* What is expected *
Among the entries below, find each line holding "checkbox" and return it.

*** Information Section Begins ***

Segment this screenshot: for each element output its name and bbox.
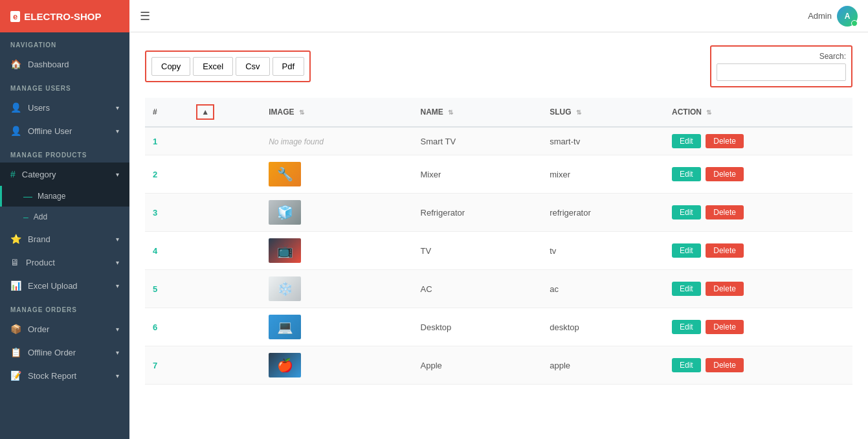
cell-name: TV bbox=[413, 232, 542, 270]
sidebar: e ELECTRO-SHOP NAVIGATION 🏠 Dashboard MA… bbox=[0, 0, 129, 439]
manage-products-section-label: MANAGE PRODUCTS bbox=[0, 142, 129, 163]
sidebar-item-label: Offline Order bbox=[28, 348, 76, 357]
sidebar-item-label: Users bbox=[28, 103, 50, 113]
cell-num: 2 bbox=[145, 155, 188, 194]
cell-action: Edit Delete bbox=[664, 127, 852, 155]
main-wrapper: ☰ Admin A Copy Excel Csv Pdf Search: bbox=[129, 0, 868, 439]
sidebar-subitem-add[interactable]: – Add bbox=[0, 207, 129, 227]
delete-button[interactable]: Delete bbox=[706, 358, 744, 372]
delete-button[interactable]: Delete bbox=[706, 205, 744, 220]
edit-button[interactable]: Edit bbox=[672, 282, 701, 296]
table-header-row: # ▲ IMAGE ⇅ NAME ⇅ SLUG ⇅ ACTION ⇅ bbox=[145, 98, 852, 127]
col-name: NAME ⇅ bbox=[413, 98, 542, 127]
delete-button[interactable]: Delete bbox=[706, 134, 744, 148]
table-row: 7 🍎 Apple apple Edit Delete bbox=[145, 346, 852, 385]
topbar-right: Admin A bbox=[808, 6, 858, 27]
pdf-button[interactable]: Pdf bbox=[273, 57, 305, 76]
product-image: 🔧 bbox=[269, 162, 301, 186]
cell-action: Edit Delete bbox=[664, 232, 852, 270]
nav-section-label: NAVIGATION bbox=[0, 32, 129, 52]
cell-image: 🔧 bbox=[261, 155, 412, 194]
cell-image: ❄️ bbox=[261, 270, 412, 308]
sidebar-item-brand[interactable]: ⭐ Brand ▾ bbox=[0, 227, 129, 251]
sidebar-item-users[interactable]: 👤 Users ▾ bbox=[0, 96, 129, 119]
delete-button[interactable]: Delete bbox=[706, 320, 744, 334]
edit-button[interactable]: Edit bbox=[672, 205, 701, 220]
sidebar-subitem-manage[interactable]: — Manage bbox=[0, 186, 129, 207]
delete-button[interactable]: Delete bbox=[706, 167, 744, 181]
table-row: 4 📺 TV tv Edit Delete bbox=[145, 232, 852, 270]
chevron-down-icon: ▾ bbox=[116, 372, 119, 379]
category-icon: # bbox=[10, 169, 16, 179]
cell-slug: tv bbox=[542, 232, 664, 270]
cell-name: AC bbox=[413, 270, 542, 308]
avatar: A bbox=[837, 6, 858, 27]
edit-button[interactable]: Edit bbox=[672, 358, 701, 372]
product-image: 📺 bbox=[269, 238, 301, 263]
checkbox-icon[interactable]: ▲ bbox=[196, 104, 214, 120]
cell-slug: refrigerator bbox=[542, 194, 664, 232]
offline-order-icon: 📋 bbox=[10, 347, 21, 357]
sidebar-item-label: Dashboard bbox=[28, 60, 69, 69]
chevron-down-icon: ▾ bbox=[116, 259, 119, 266]
sidebar-item-category[interactable]: # Category ▾ bbox=[0, 163, 129, 186]
content-area: Copy Excel Csv Pdf Search: # ▲ IMAGE ⇅ N… bbox=[129, 32, 868, 439]
product-image: 🍎 bbox=[269, 353, 301, 377]
table-row: 5 ❄️ AC ac Edit Delete bbox=[145, 270, 852, 308]
cell-checkbox bbox=[188, 346, 261, 385]
cell-image: 🧊 bbox=[261, 194, 412, 232]
cell-action: Edit Delete bbox=[664, 194, 852, 232]
edit-button[interactable]: Edit bbox=[672, 320, 701, 334]
cell-checkbox bbox=[188, 155, 261, 194]
brand-icon: ⭐ bbox=[10, 234, 21, 244]
sidebar-item-product[interactable]: 🖥 Product ▾ bbox=[0, 251, 129, 274]
edit-button[interactable]: Edit bbox=[672, 134, 701, 148]
copy-button[interactable]: Copy bbox=[151, 57, 190, 76]
cell-image: 🍎 bbox=[261, 346, 412, 385]
cell-action: Edit Delete bbox=[664, 308, 852, 346]
cell-checkbox bbox=[188, 308, 261, 346]
cell-num: 6 bbox=[145, 308, 188, 346]
search-input[interactable] bbox=[717, 63, 846, 81]
cell-action: Edit Delete bbox=[664, 270, 852, 308]
cell-slug: smart-tv bbox=[542, 127, 664, 155]
dashboard-icon: 🏠 bbox=[10, 59, 21, 69]
delete-button[interactable]: Delete bbox=[706, 282, 744, 296]
excel-button[interactable]: Excel bbox=[193, 57, 233, 76]
delete-button[interactable]: Delete bbox=[706, 243, 744, 258]
edit-button[interactable]: Edit bbox=[672, 243, 701, 258]
col-action: ACTION ⇅ bbox=[664, 98, 852, 127]
chevron-down-icon: ▾ bbox=[116, 128, 119, 135]
users-icon: 👤 bbox=[10, 102, 21, 113]
csv-button[interactable]: Csv bbox=[236, 57, 269, 76]
chevron-down-icon: ▾ bbox=[116, 104, 119, 111]
menu-toggle-button[interactable]: ☰ bbox=[140, 9, 150, 23]
search-box: Search: bbox=[710, 45, 852, 87]
dash-icon: — bbox=[23, 191, 32, 201]
cell-num: 7 bbox=[145, 346, 188, 385]
cell-image: 📺 bbox=[261, 232, 412, 270]
product-image: ❄️ bbox=[269, 276, 301, 301]
sidebar-item-order[interactable]: 📦 Order ▾ bbox=[0, 317, 129, 341]
cell-slug: apple bbox=[542, 346, 664, 385]
sidebar-item-label: Brand bbox=[28, 234, 50, 244]
sidebar-item-stock-report[interactable]: 📝 Stock Report ▾ bbox=[0, 364, 129, 387]
sidebar-item-offline-order[interactable]: 📋 Offline Order ▾ bbox=[0, 341, 129, 364]
chevron-down-icon: ▾ bbox=[116, 236, 119, 243]
toolbar: Copy Excel Csv Pdf Search: bbox=[145, 45, 852, 87]
sidebar-item-excel-upload[interactable]: 📊 Excel Upload ▾ bbox=[0, 274, 129, 297]
app-name: ELECTRO-SHOP bbox=[24, 11, 101, 22]
sidebar-item-label: Stock Report bbox=[28, 371, 76, 381]
admin-label: Admin bbox=[808, 11, 832, 21]
chevron-down-icon: ▾ bbox=[116, 282, 119, 289]
cell-slug: ac bbox=[542, 270, 664, 308]
cell-name: Refrigerator bbox=[413, 194, 542, 232]
edit-button[interactable]: Edit bbox=[672, 167, 701, 181]
sidebar-item-dashboard[interactable]: 🏠 Dashboard bbox=[0, 52, 129, 76]
manage-orders-section-label: MANAGE ORDERS bbox=[0, 297, 129, 317]
col-slug: SLUG ⇅ bbox=[542, 98, 664, 127]
stock-report-icon: 📝 bbox=[10, 370, 21, 381]
cell-image: No image found bbox=[261, 127, 412, 155]
export-buttons-group: Copy Excel Csv Pdf bbox=[145, 51, 311, 82]
sidebar-item-offline-user[interactable]: 👤 Offline User ▾ bbox=[0, 119, 129, 142]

*** Information Section Ends ***

* Task response *
checkbox-icon[interactable]: ▲ bbox=[196, 104, 214, 120]
cell-checkbox bbox=[188, 346, 261, 385]
cell-checkbox bbox=[188, 155, 261, 194]
cell-checkbox bbox=[188, 308, 261, 346]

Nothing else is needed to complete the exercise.